**YOUR INSTRUCTIONS**. Repeat each entry word for word; the images are not part of the copy.

**INFORMATION SUPPLIED**.
=== Section Start ===

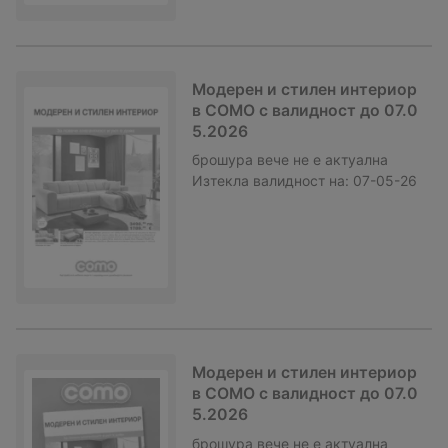
Модерен и стилен интериор
в COMO с валидност до 07.0
5.2026
брошура
вече не е актуална
Изтекла валидност на:
07-05-26
Модерен и стилен интериор
в COMO с валидност до 07.0
5.2026
брошура
вече не е актуална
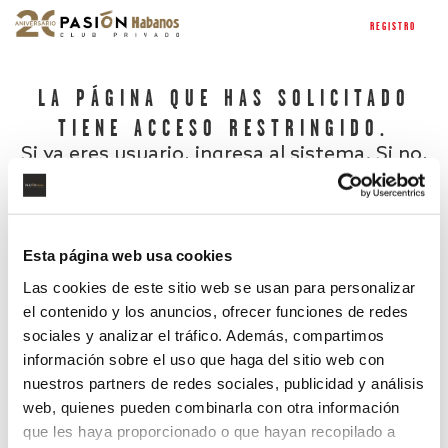
REGISTRO
LA PÁGINA QUE HAS SOLICITADO
TIENE ACCESO RESTRINGIDO.
Si ya eres usuario, ingresa al sistema. Si no,
regístrate.
Esta página web usa cookies
Las cookies de este sitio web se usan para personalizar
el contenido y los anuncios, ofrecer funciones de redes
sociales y analizar el tráfico. Además, compartimos
información sobre el uso que haga del sitio web con
nuestros partners de redes sociales, publicidad y análisis
¿Has olvidado tu contraseña?
web, quienes pueden combinarla con otra información
que les haya proporcionado o que hayan recopilado a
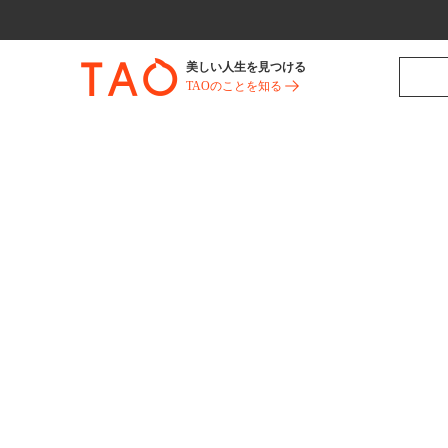
美しい人生を見つける
TAOのことを知る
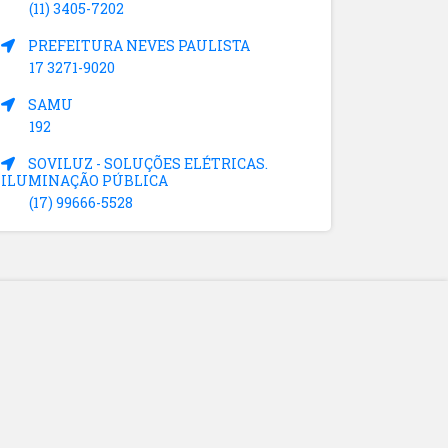
(11) 3405-7202
PREFEITURA NEVES PAULISTA
17 3271-9020
SAMU
192
SOVILUZ - SOLUÇÕES ELÉTRICAS.
ILUMINAÇÃO PÚBLICA
(17) 99666-5528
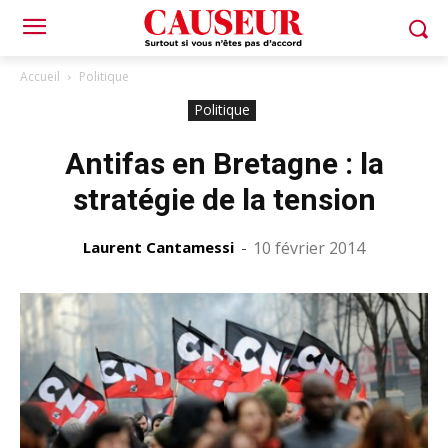
Accueil
Politique
Politique
Antifas en Bretagne : la
stratégie de la tension
Laurent Cantamessi
-
10 février 2014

=== Section End ===

**FINAL ANSWER**.
Модерен и стилен интериор
в COMO с валидност до 07.0
5.2026
брошура
вече не е актуална
Изтекла валидност на:
07-05-26
Модерен и стилен интериор
в COMO с валидност до 07.0
5.2026
брошура
вече не е актуална
REGISTRO
LA PÁGINA QUE HAS SOLICITADO
TIENE ACCESO RESTRINGIDO.
Si ya eres usuario, ingresa al sistema. Si no,
regístrate.
Esta página web usa cookies
Las cookies de este sitio web se usan para personalizar
el contenido y los anuncios, ofrecer funciones de redes
sociales y analizar el tráfico. Además, compartimos
información sobre el uso que haga del sitio web con
nuestros partners de redes sociales, publicidad y análisis
¿Has olvidado tu contraseña?
web, quienes pueden combinarla con otra información
que les haya proporcionado o que hayan recopilado a
美しい人生を見つける
TAOのことを知る
(11) 3405-7202
PREFEITURA NEVES PAULISTA
17 3271-9020
SAMU
192
SOVILUZ - SOLUÇÕES ELÉTRICAS.
ILUMINAÇÃO PÚBLICA
(17) 99666-5528
Accueil
Politique
Politique
Antifas en Bretagne : la
stratégie de la tension
Laurent Cantamessi
-
10 février 2014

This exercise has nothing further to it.